Why Deny the Poor Access to Telephone Service and the Internet?

ACORN ACORN International Canada Citizen Wealth Financial Justice

lifeline solicitation-500x654Ocean Springs    We can say with confidence and without fear of correction that the coming year will see yet more full scale battles in the war against the poor.

Anyone can make that list.  Certainly it starts with the headliners right now as extended unemployment benefits are being terminated, food stamps are still on the chopping block in the farm bill, and vast hordes are still lined up nationally and state by state building obstacles to access to affordable healthcare.

And, just to pick one example, if you aren’t poor yet, look at the risks in front of you if you are a regular working stiff and don’t have health insurance according to reports from health actuaries.  The average American under 65 years of age will have a healthcare bill of $2700 this year.  5% of Americans will have really bad luck and equally bad health and end up with $47000 worth of health bills, pushing you lower down the economic ladder.  20% will have bills of $13,300 which would be devastating to many.  Yet, we have people saying, go naked with no insurance?  And, I’m not even talking about the problems of low wage jobs or unaffordable housing.  Pick your poison.

Nor do there seem to be limits on how many battles can be waged against the poor.

In Georgia, for example, advocates joined by the telephone industry itself had to sue to temporarily stop the legislature from trying to put a $5 per month fee on the bills for free telephones enabled by the FCC for 15 million lower income Americans.  These “lifeline” phones only give 250 minutes per month of time, but are what they claim, a lifeline for those who can’t afford them but need the ability to make doctor’s appointments, call ambulances, and handle the basic requirements of life.  Some of the howlers are so concerned that someone may have snuck one of these phones who didn’t qualify that they want to pretend that punishing the poor might be the way to stop it, as if a scamster wouldn’t be equally able to go for $5 bucks on that fraud.

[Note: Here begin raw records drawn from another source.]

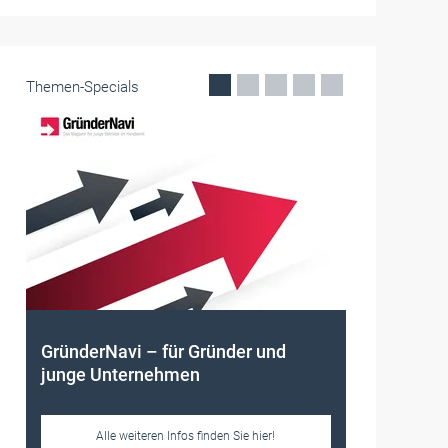
Themen-Specials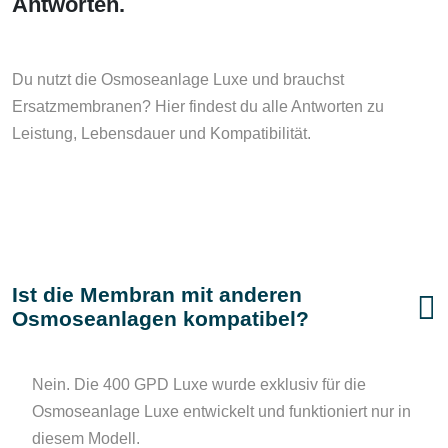
Antworten.
Du nutzt die Osmoseanlage Luxe und brauchst
Ersatzmembranen? Hier findest du alle Antworten zu
Leistung, Lebensdauer und Kompatibilität.
Ist die Membran mit anderen
Osmoseanlagen kompatibel?
Nein. Die 400 GPD Luxe wurde exklusiv für die
Osmoseanlage Luxe entwickelt und funktioniert nur in
diesem Modell.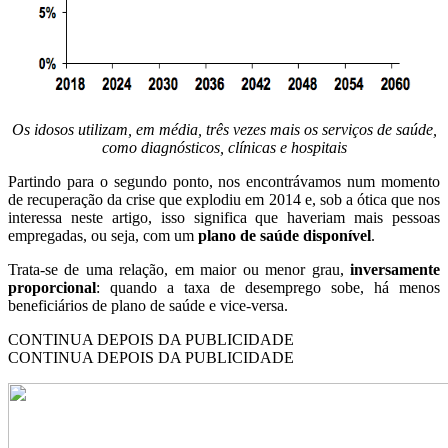
Os idosos utilizam, em média, três vezes mais os serviços de saúde,
como diagnósticos, clínicas e hospitais
Partindo para o segundo ponto, nos encontrávamos num momento
de recuperação da crise que explodiu em 2014 e, sob a ótica que nos
interessa neste artigo, isso significa que haveriam mais pessoas
empregadas, ou seja, com um
plano de saúde disponível
.
Trata-se de uma relação, em maior ou menor grau,
inversamente
proporcional
: quando a taxa de desemprego sobe, há menos
beneficiários de plano de saúde e vice-versa.
CONTINUA DEPOIS DA PUBLICIDADE
CONTINUA DEPOIS DA PUBLICIDADE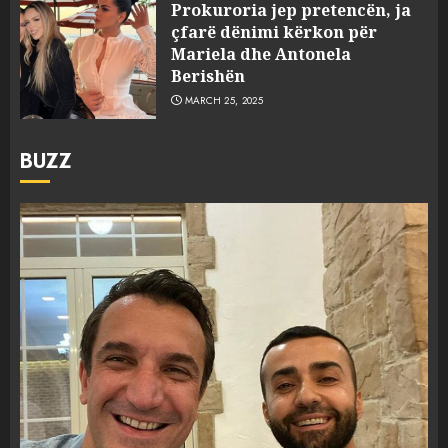
Prokuroria jep pretencën, ja
çfarë dënimi kërkon për
Mariela dhe Antonela
Berishën
MARCH 25, 2025
BUZZ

Why slap the hand of the FCC on one of the few things they are doing right for the poor, especially given the spectacular failure of the FCC’s $10 per month internet access program for the poor with Comcast and other companies, who continue to promise the sky and deliver spit?  The fact that Cox and Times-Warner delivered even less is small comfort.  No sense pretending that there is a fair shot at the poor pulling themselves up by their bootstraps.  First, they don’t have boots, and then no internet either.

This is an issue throughout North America:

According to Statistics Canada, 54% of households in the lowest quartile of $30,000 or less do not have home internet access. This is roughly consistent with a report prepared for the U.S. Department of Commerce that finds 57% of homes earning less than $25,000 have no computer and that only 43% have home internet, compared with 93% with household income over $100,000.

That number was quoted in a piece  advocating support of ACORN International and ACORN Canada’s digital divide campaign.

About the only protection low income families have now is from the NSA and the spying machine since they aren’t on the internet and might not be on phones enough either. Small comfort.  Maybe it’s time to stop the war on the poor and do something different?